◆ **Problem**
Answer with nothing except the number of lines in the listing that include the word "throughout".
--
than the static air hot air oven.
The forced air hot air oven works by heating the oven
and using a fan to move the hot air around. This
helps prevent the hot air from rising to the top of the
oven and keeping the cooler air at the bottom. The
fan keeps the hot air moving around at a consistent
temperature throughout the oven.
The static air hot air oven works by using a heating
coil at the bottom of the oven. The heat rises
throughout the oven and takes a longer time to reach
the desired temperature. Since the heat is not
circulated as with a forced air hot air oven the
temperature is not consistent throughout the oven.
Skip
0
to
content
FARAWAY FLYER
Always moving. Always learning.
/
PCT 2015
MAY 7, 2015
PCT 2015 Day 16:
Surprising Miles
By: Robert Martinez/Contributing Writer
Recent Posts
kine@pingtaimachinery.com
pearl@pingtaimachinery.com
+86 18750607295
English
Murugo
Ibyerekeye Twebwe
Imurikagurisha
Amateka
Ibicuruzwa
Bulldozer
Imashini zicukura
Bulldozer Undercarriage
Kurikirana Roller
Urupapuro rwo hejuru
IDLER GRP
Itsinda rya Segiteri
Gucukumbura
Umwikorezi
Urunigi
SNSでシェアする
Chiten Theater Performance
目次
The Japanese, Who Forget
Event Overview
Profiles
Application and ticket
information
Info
--
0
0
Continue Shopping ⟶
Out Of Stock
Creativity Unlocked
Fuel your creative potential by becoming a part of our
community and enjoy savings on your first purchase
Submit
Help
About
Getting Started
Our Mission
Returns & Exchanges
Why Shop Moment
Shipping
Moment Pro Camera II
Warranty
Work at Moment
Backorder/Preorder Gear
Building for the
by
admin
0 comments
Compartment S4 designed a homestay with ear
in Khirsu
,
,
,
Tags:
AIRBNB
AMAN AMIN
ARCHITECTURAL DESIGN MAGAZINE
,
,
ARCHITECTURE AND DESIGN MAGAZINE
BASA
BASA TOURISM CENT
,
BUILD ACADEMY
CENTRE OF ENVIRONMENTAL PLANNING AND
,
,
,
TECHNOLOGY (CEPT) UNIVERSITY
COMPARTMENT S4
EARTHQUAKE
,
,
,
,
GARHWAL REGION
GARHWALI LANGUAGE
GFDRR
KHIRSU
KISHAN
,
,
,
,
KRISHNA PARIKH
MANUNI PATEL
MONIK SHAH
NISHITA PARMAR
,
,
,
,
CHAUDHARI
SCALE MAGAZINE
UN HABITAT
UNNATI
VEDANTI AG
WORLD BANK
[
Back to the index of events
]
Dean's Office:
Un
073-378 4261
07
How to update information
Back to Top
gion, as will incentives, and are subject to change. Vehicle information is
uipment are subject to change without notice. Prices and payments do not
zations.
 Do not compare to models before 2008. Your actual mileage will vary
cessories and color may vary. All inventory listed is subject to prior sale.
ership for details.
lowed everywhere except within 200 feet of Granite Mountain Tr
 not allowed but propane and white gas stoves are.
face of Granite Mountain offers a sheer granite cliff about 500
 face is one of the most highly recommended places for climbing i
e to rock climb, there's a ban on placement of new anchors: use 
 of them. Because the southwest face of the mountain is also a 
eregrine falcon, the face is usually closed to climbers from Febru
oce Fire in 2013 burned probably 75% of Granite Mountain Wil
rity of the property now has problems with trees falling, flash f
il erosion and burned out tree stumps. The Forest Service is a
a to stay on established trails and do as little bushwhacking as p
--
◆ **Output of the exercise**
3